# Running feat: loop-de-loop

1. Jun 1, 2004

### Loren Booda

Theoretically, can a human in 1g circuit completely a vertical loop solely by running?

2. Jun 2, 2004

### Gokul43201

Staff Emeritus
What's a "1g circuit" ?

3. Jun 2, 2004

### NateTG

Let's say that top speed for a human is 10m/s. (Faster than me, but Carl Lewis can do it.)

The centripetal acceleration is $$\frac{v^2}{r}$$. In order for the runner not to fall from the top of the loop he must be at least in free fall at the top of the loop. So we get
$$\frac{100\frac{m^2}{s^2}}{r} > 9.81 \frac{m}{s^2} \rightarrow r < \frac{100}{9.81} m$$

So if the human could maintain top speed all the way up, then it would be possible for someone like Carl Lewis to run a loop that was 10m high.

This is, of course, unrealistic. According to the same calculations, someone who can run 5m/s should be able to run a 3m high loop. (This is not possible -- at least not for normal humans)
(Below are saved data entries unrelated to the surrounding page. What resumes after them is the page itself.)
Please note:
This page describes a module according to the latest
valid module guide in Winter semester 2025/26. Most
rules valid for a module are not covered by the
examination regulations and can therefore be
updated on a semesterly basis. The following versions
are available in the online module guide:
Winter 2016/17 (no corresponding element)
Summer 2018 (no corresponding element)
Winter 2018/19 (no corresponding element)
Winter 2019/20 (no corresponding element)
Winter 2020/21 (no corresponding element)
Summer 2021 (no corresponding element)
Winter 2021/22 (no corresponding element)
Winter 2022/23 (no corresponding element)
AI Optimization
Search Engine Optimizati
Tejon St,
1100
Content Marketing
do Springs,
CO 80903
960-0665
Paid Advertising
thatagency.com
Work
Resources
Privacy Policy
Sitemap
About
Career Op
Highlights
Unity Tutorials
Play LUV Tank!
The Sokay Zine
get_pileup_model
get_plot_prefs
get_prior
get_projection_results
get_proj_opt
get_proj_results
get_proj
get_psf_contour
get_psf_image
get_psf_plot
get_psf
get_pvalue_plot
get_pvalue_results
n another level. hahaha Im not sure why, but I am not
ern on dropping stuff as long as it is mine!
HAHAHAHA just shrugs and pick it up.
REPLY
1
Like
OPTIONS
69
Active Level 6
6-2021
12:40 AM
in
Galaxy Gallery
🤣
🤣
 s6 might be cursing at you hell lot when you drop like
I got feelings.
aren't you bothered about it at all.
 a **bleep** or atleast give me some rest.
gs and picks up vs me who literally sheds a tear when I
There are major factors that the calculation ignores - one is that the amount of energy that goes into going up the loop while maintaining that speed is quite large -- certainly larger than what a human can produce -- that there will be a loss of friction as the runner goes up the loop which increases the problems with energy consumed by climbing , and also that, for a circular loop, the runner would be pulling 2G's while running at the bottom of the loop.
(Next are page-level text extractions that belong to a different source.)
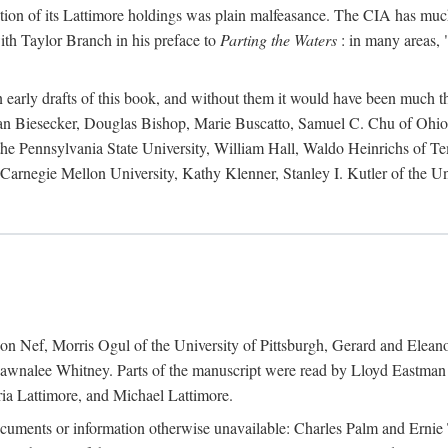
action of its Lattimore holdings was plain malfeasance. The CIA has much 
ith Taylor Branch in his preface to
Parting the Waters
: in many areas, "
early drafts of this book, and without them it would have been much t
an Biesecker, Douglas Bishop, Marie Buscatto, Samuel C. Chu of Ohio 
he Pennsylvania State University, William Hall, Waldo Heinrichs of Tem
arnegie Mellon University, Kathy Klenner, Stanley I. Kutler of the Un
on Nef, Morris Ogul of the University of Pittsburgh, Gerard and Eleano
awnalee Whitney. Parts of the manuscript were read by Lloyd Eastman 
ia Lattimore, and Michael Lattimore.
cuments or information otherwise unavailable: Charles Palm and Erni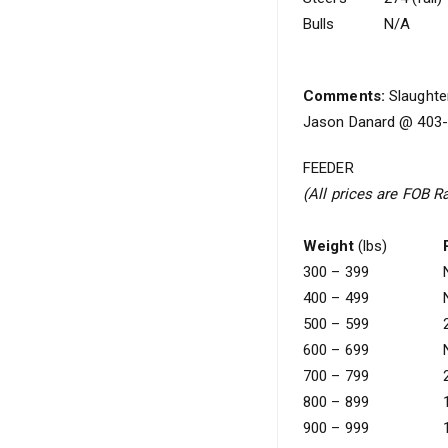
Bulls
N/A
Comments:
Slaughter
Jason Danard @ 403-5
FEEDER
(All prices are FOB R
Weight
(lbs)
300 – 399
400 – 499
500 – 599
600 – 699
700 – 799
800 – 899
900 – 999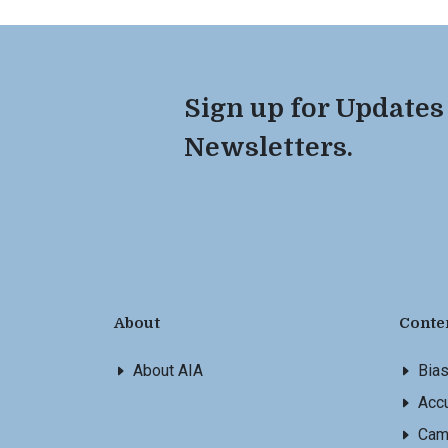
Sign up for Updates
Newsletters.
About
Conte
About AIA
Bia
Accu
Cam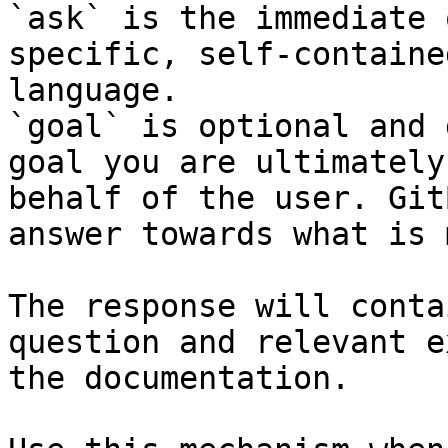
`ask` is the immediate 
specific, self-containe
language.

`goal` is optional and 
goal you are ultimately
behalf of the user. Git
answer towards what is 
The response will conta
question and relevant e
the documentation.
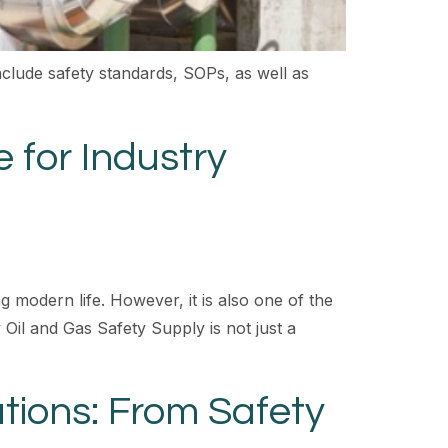
clude safety standards, SOPs, as well as
 for Industry
g modern life. However, it is also one of the
Oil and Gas Safety Supply is not just a
tions: From Safety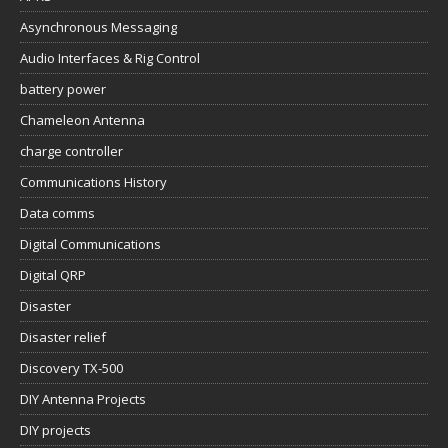
Asynchronous Messaging
Audio Interfaces & Rig Control
battery power
Chameleon Antenna
charge controller
Communications History
Data comms
Digital Communications
Digital QRP
Disaster
Disaster relief
Discovery TX-500
DIY Antenna Projects
DIY projects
Depending on how you define running a loop, running up a wall, and then flipping back would qualify. This is something that people can certainly do (watch "Singing in the rain" for a spectacular example.) Based on footage like that I would say that at least some humans can run loops.

Last edited: Jun 2, 2004
4. Jun 2, 2004

### Loren Booda

NateTG
With wingtips yet. Thanks for your competent delineation.